Another essential element for becoming a good coach is learning to provide feedback effectively. A coach is not a coach without providing feedback. In sports, how many coaches have you seen just sit on the sidelines and not give feedback? Here are some specific ways to provide feedback to your employees – ones that will encourage increased performance and generate positive behavior:

  • Be descriptive rather than evaluative. Describe observable behavior, not judgments on your part. Be careful not to put the employee on the defensive.
  • Be specific. Describe the behavior in the context of the actual situation.
  • Discuss only behaviors the employee can change. Some people have shortcomings over which they have no control.
  • Be timely, and do it frequently. Hold the discussion at the earliest opportunity after the behavior has occurred, whether positive or negative.
  • Take into account both the employee’s needs and the organization’s needs. Remember to look for a win-win situation.
  • Communicate clearly. Check for clarity by asking the employee to state their understanding of the discussion.
  • Do it when the receiver is ready to receive it. Keep in mind that timing is everything.

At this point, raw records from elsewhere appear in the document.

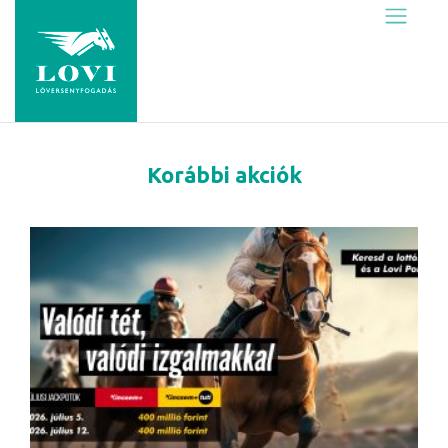
Skip
to
content
Korábbi akciók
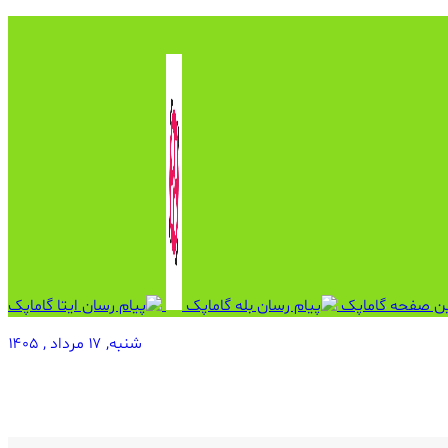
شنبه, ۱۷ مرداد , ۱۴۰۵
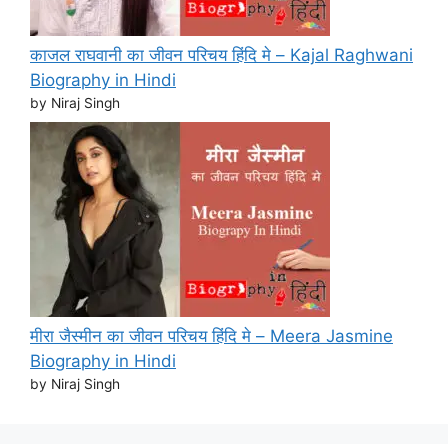
काजल राघवानी का जीवन परिचय हिंदि मे – Kajal Raghwani
Biography in Hindi
by Niraj Singh
मीरा जैस्मीन का जीवन परिचय हिंदि मे – Meera Jasmine
Biography in Hindi
by Niraj Singh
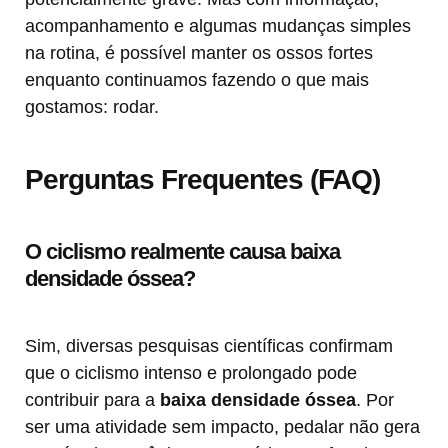
acompanhamento e algumas mudanças simples
na rotina, é possível manter os ossos fortes
enquanto continuamos fazendo o que mais
gostamos: rodar.
Perguntas Frequentes (FAQ)
O ciclismo realmente causa baixa
densidade óssea?
Sim, diversas pesquisas científicas confirmam
que o ciclismo intenso e prolongado pode
contribuir para a
baixa densidade óssea
. Por
ser uma atividade sem impacto, pedalar não gera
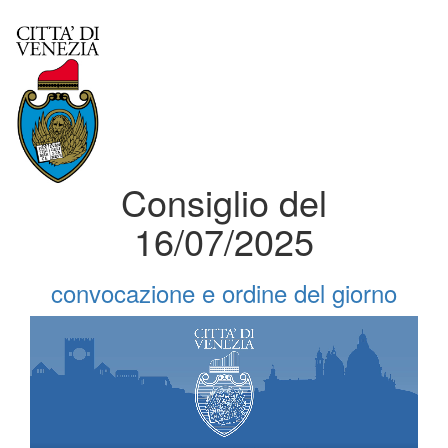
Consiglio del
16/07/2025
convocazione e ordine del giorno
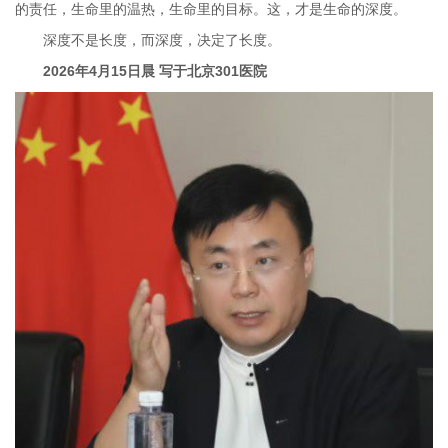
的责任，生命里的温热，生命里的目标。这，才是生命的深度。
深度不是长度，而深度，决定了长度。
2026年4月15日晨 写于北京301医院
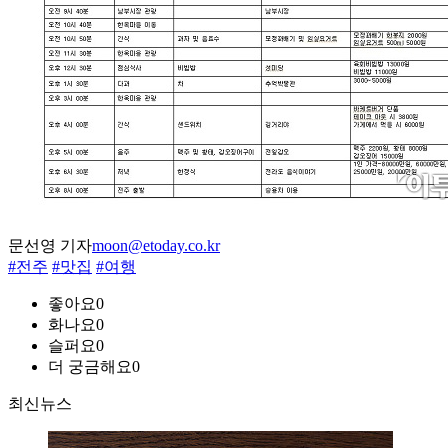
문선영 기자
moon@etoday.co.kr
#전주
#맛집
#여행
좋아요
0
화나요
0
슬퍼요
0
더 궁금해요
0
최신뉴스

Using Recognition and Rewards

Feedback and reinforcement can be greatly enhanced when coupled with recognition and rewards for good performance and positive behavior. Individual recognition teamed with incentive programs can be very effective but should also be tied to organizational goals and individual performance and valued by the employee. If, for example, your organization is committed to responding quickly to customers, then you could reward the employee’s efficiency in returning phone calls or resolving complaints. You could recognize the achievement with public praise and offer a reward such as special privileges, choices of flex time, schedules, vacations, or tangibles such as gifts, money, plaques, or theater tickets. The reward should depend on the person receiving it. The employee with young children may appreciate being given more scheduling flexibility, whereas someone on a limited income would value the opportunity to work overtime.

Am I a Successful Coach?

Good coaches should always be evaluating their coaching techniques. One of the ways you can measure coaching success is to solicit feedback from employees on how you are doing. One easy and relatively risk-free method is to ask each employee to complete a brief “agree-disagree” questionnaire – anonymously, of course.

Another approach would be for you to respond to the list first according to how you see yourself, give the same list to your employees, then compare your self-perception with the perception of others. It could be a real eye-opener.

Regardless of which method you use and the outcome, you now have valuable data that either reinforces the positive approach and techniques you are already using or have uncovered an opportunity by identifying areas for improvement. You are well on your way to becoming a great coach!